Can't understand this basic threads behaviour

Question

I am studying about threads and concurrent programming. Tried this basic example from what was provided in class:

#include <pthread.h>
#include <stdio.h>
#include <stdlib.h>

#define NUM_THREADS 8

void *printGoGators(void *noArg)
{
  printf("Go Gators!\n");
  return NULL;
}

int main(int argc, char *argv[])
{
  pthread_t threads[NUM_THREADS];
  int rc, t;
  for (t = 0; t < NUM_THREADS; t++)
    {
      printf("Creating thread %d\n", t);
      rc = pthread_create(&threads[t],
              NULL,
              printGoGators,
              NULL);
      if(rc)
    {
      printf("ERROR %d", rc);
      exit(-1);
    }
    }
  pthread_exit(NULL);
}

This code produces the following output. :

Creating thread 0
Creating thread 1
Go Gators!
Creating thread 2
Go Gators!
Creating thread 3
Go Gators!
Creating thread 4
Go Gators!
Creating thread 5
Go Gators!
Creating thread 6
Go Gators!
Creating thread 7
Go Gators!
Go Gators!

Why is Go Gators! not printed directly after its corresponding Creating thread # for all threads?
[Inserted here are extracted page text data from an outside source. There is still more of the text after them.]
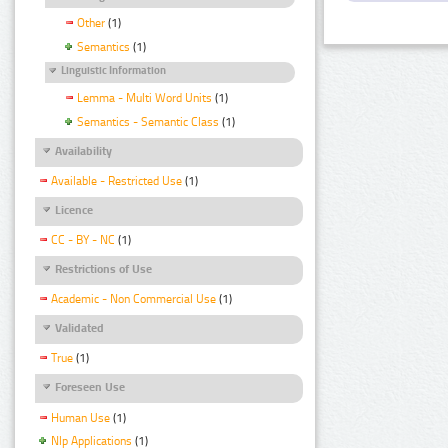
Other
(1)
Semantics
(1)
Linguistic Information
Lemma - Multi Word Units
(1)
Semantics - Semantic Class
(1)
Availability
Available - Restricted Use
(1)
Licence
CC - BY - NC
(1)
Restrictions of Use
Academic - Non Commercial Use
(1)
Validated
True
(1)
Foreseen Use
Human Use
(1)
Nlp Applications
(1)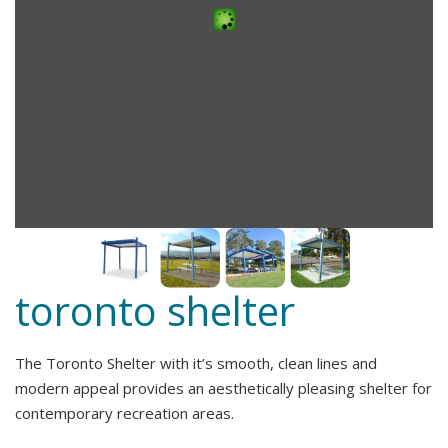
toronto shelter
The Toronto Shelter with it’s smooth, clean lines and
modern appeal provides an aesthetically pleasing shelter for
contemporary recreation areas.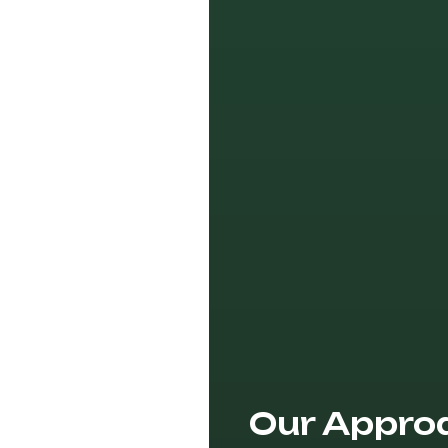
Our Appro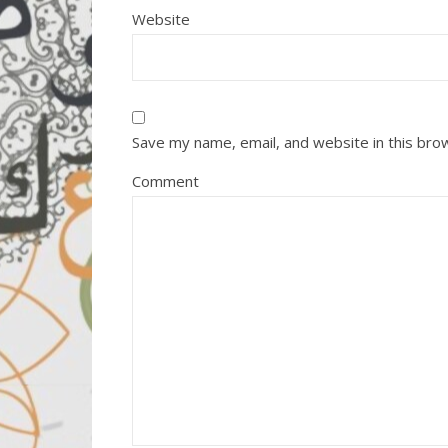
Website
Save my name, email, and website in this bro
Comment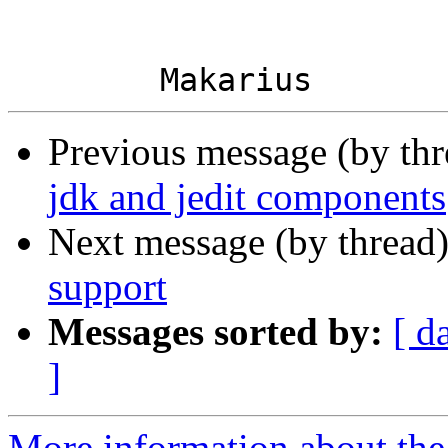
Previous message (by th
jdk and jedit components
Next message (by thread
support
Messages sorted by:
[ d
]
More information about the 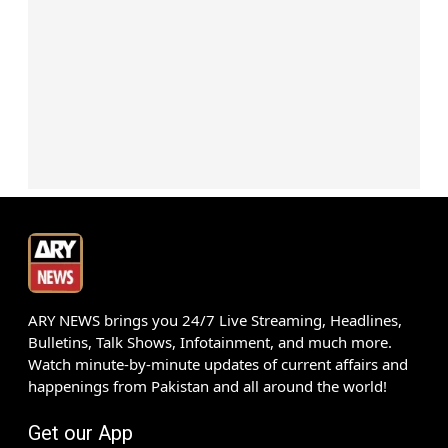
ARY NEWS brings you 24/7 Live Streaming, Headlines,
Bulletins, Talk Shows, Infotainment, and much more.
Watch minute-by-minute updates of current affairs and
happenings from Pakistan and all around the world!
Get our App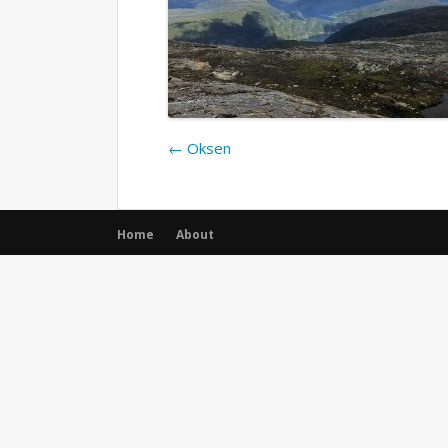
←
Oksen
Home
About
Please help!

Answer 1

After you create a thread it is up to the OS to decide what order threads are executed. You can control it using mutexes and conditions to lock a thread let another thread to run and then unlock it.
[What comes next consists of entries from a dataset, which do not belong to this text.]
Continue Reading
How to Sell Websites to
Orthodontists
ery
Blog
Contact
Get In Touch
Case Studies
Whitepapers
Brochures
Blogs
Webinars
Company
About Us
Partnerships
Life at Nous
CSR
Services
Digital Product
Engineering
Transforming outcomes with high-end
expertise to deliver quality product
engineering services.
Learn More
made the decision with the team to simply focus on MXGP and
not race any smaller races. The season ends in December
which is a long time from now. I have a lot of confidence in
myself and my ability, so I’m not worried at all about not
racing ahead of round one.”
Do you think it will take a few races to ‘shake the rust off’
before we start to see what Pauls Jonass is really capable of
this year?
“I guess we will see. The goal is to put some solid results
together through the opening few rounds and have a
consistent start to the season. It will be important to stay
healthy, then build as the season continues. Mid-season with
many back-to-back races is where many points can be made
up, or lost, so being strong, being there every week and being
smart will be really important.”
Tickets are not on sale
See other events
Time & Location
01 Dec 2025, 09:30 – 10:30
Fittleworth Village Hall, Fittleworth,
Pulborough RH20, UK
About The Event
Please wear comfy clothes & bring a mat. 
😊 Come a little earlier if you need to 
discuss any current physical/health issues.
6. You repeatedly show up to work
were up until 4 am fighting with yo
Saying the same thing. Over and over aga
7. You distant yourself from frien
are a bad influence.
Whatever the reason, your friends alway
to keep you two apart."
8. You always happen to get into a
Unlike accepted answer, this example uses threads and not just print something in a loop.

#include <pthread.h>
#include <stdio.h>
#include <stdlib.h>

#define NUM_THREADS 8

pthread_mutex_t myMutex;                // Declere global mutex
pthread_cond_t myCondition;             // Declere global condition


void *printGoGators(void *arg)    {         

  printf("Go Gators! %i\n", *(int*)arg);
  delete (int*) arg;

   pthread_cond_signal(&myCondition);    // Signal that a condition is met

  return NULL;
}

int main(int argc, char *argv[])  {

  pthread_mutex_init(&myMutex, NULL);              // Initialize mutex
  pthread_cond_init (&myCondition, NULL);          // Initialize condition

  pthread_t threads[NUM_THREADS];
  int rc, t;
  for (t = 0; t < NUM_THREADS; t++)    {

        int* n = new int;
        *n = t;

      printf("Creating thread %d\n", t);
      rc = pthread_create(&threads[t],
              NULL,
              printGoGators,
              n);            

      if(rc)   {
      printf("ERROR %d", rc);
      exit(-1);
    }


  pthread_cond_wait(&myCondition, &myMutex);         // waite for condition

    }
  pthread_exit(NULL);
}

result:

Creating thread 0
Go Gators! 0
Creating thread 1
Go Gators! 1
Creating thread 2
Go Gators! 2
Creating thread 3
Go Gators! 3
Creating thread 4
Go Gators! 4
Creating thread 5
Go Gators! 5
Creating thread 6
Go Gators! 6
Creating thread 7
Go Gators! 7

Main thread creation loop: Create a thread and then wait for the condition.

New thread: Print a message then signal that condition is met.

This way you manage the order of execution.

Answer 2

If your code looked like this, then the output would be in the order you expect:

for (t = 0; t < NUM_THREADS; t++)
    {
      printf("Creating thread %d\n", t);
      printGoGators(NULL);
    }

So, you're making an assumption that threads will execute in the same order that they are created. However, that assumption is incorrect - threads may execute in any order.